(Page images and extracted text)
○ ○ ○ ○

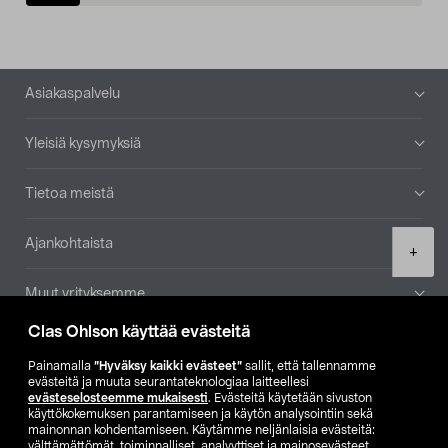
Alatunniste
Asiakaspalvelu
Yleisiä kysymyksiä
Tietoa meistä
Ajankohtaista
Product
+
quantity
Muut yrityksemme
Clas Ohlson käyttää evästeitä
Etsi myymälä
Painamalla
”Hyväksy kaikki evästeet”
sallit, että tallennamme
evästeitä ja muuta seurantateknologiaa laitteellesi
SE
NO
FI
evästeselosteemme mukaisesti
. Evästeitä käytetään sivuston
käyttökokemuksen parantamiseen ja käytön analysointiin sekä
FI
SV
mainonnan kohdentamiseen. Käytämme neljänlaisia evästeitä:
välttämättömät, toiminnalliset, analyyttiset ja mainosevästeet.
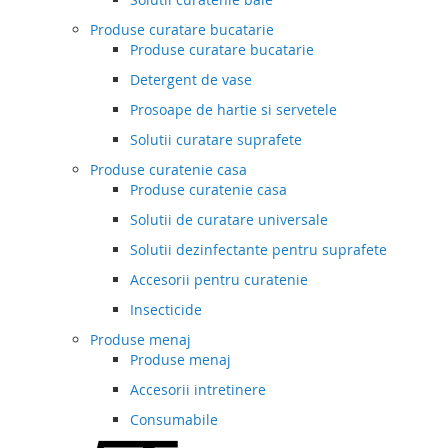
Produse curatare bucatarie
Produse curatare bucatarie
Detergent de vase
Prosoape de hartie si servetele
Solutii curatare suprafete
Produse curatenie casa
Produse curatenie casa
Solutii de curatare universale
Solutii dezinfectante pentru suprafete
Accesorii pentru curatenie
Insecticide
Produse menaj
Produse menaj
Accesorii intretinere
Consumabile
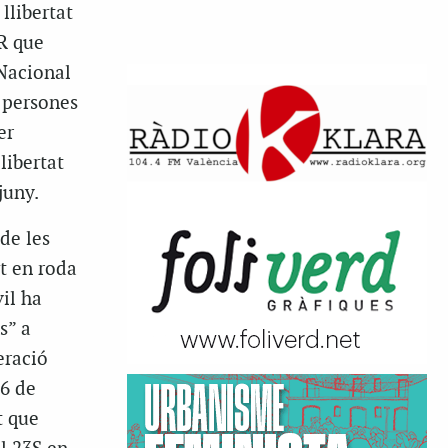
 llibertat
R que
 Nacional
 persones
er
libertat
juny.
 de les
t en roda
il ha
s” a
eració
 6 de
t que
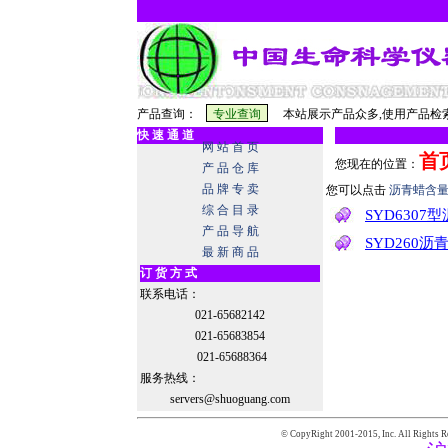
产品查询：
本站展示产品众多,使用产品检索
快 速 通 道
网 站 首 页
首
您现在的位置：
产 品 仓 库
品 牌 专 卖
您可以点击
沥青蜡含
综 合 目 录
SYD630
产 品 导 航
SYD260
最 新 商 品
订 货 方 式
联系电话：
021-65682142
021-65683854
021-65688364
服务热线：
servers@shuoguang.com
© CopyRight 2001-2015,
Inc. All Rights R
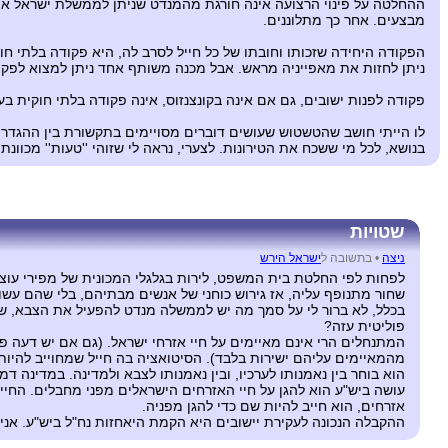
ההחלטה על פינוי הרצועה אינה חורגת מהמנדט שניתן לממשלת ישראל או מס
מבצעים. אחר כך מתלוננים.
הפקודה היחידה שזכותו וחובתו של כל חייל לסרב לה, היא פקודה בלתי חו
ניתן לחזות את מאפייניה מראש. אבל מכנה משותף אחד ניתן למצוא לפקו
פקודה לפנות ישובים, גם אם אינה בקונצנזוס, אינה פקודה בלתי חוקית ב
לו הייתי חושב שהטשטוש שעושים דוברים מסויימים בתקשורת בין ההגדרות 
בנושא, לכל מי ששכח את הטירונות. לצערי, נראה לי שזוהי ''טעות'' מכוונת.
שטויות
ניצה
•
בתשובה ל
ישראל הירש
לפחות לפי החלטת בית המשפט, לירות בגלגלי המכונית של מפירי עוצר
שחור מתנופף עליה, אז גירוש כוחני של אנשים מבתיהם, בלי שהם עשו
בכלל, לא ברור לי על סמך מה יש לממשלה מנדט להפעיל את הצבא, שה
פוליטית עזה?
המתנחלים הרי אינם מאיימים על חיי אזרחי ישראל. (גם אם יש דעה פ
מהמאיימים עליהם ישירות בלבד). הסיטואציה בה חייל שמחוייב להיות
הוא בוחר בין נאמנותו לערכיו, ובין נאמנותו לצבא ולמדינה. במדינה
עושה ביש"ע הוא להגן על חיי האזרחים הישראלים מפני מחבלים. החייל
אזרחים, הוא חייב להיות שם כדי להגן מפניה.
ההקבלה הנכונה לעקירת יישובים היא הקמת היאחזות נח"ל ביש"ע. אנ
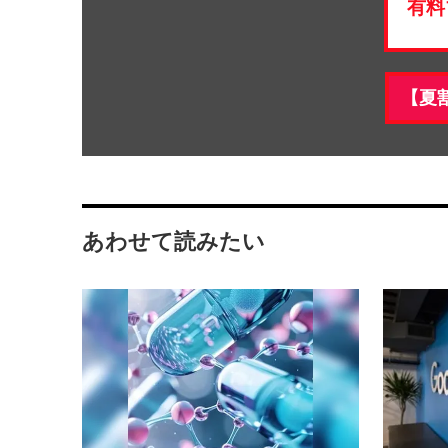
有料
【夏
あわせて読みたい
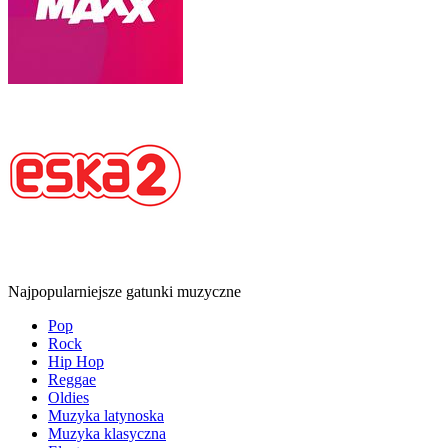
Najpopularniejsze gatunki muzyczne
Pop
Rock
Hip Hop
Reggae
Oldies
Muzyka latynoska
Muzyka klasyczna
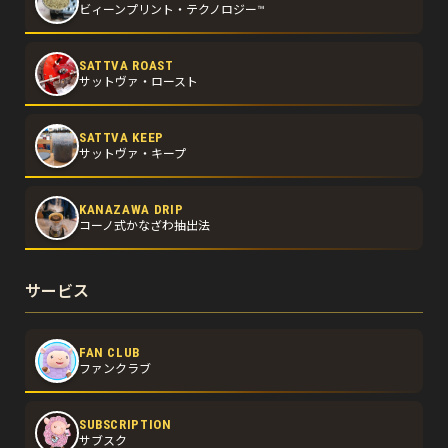
ビィーンプリント・テクノロジー™
SATTVA ROAST
サットヴァ・ロースト
SATTVA KEEP
サットヴァ・キープ
KANAZAWA DRIP
コーノ式かなざわ抽出法
サービス
FAN CLUB
ファンクラブ
SUBSCRIPTION
サブスク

○ ○ ○ ○

Find each line in the records that includes the word "פקודה". Report the total and nothing more.

2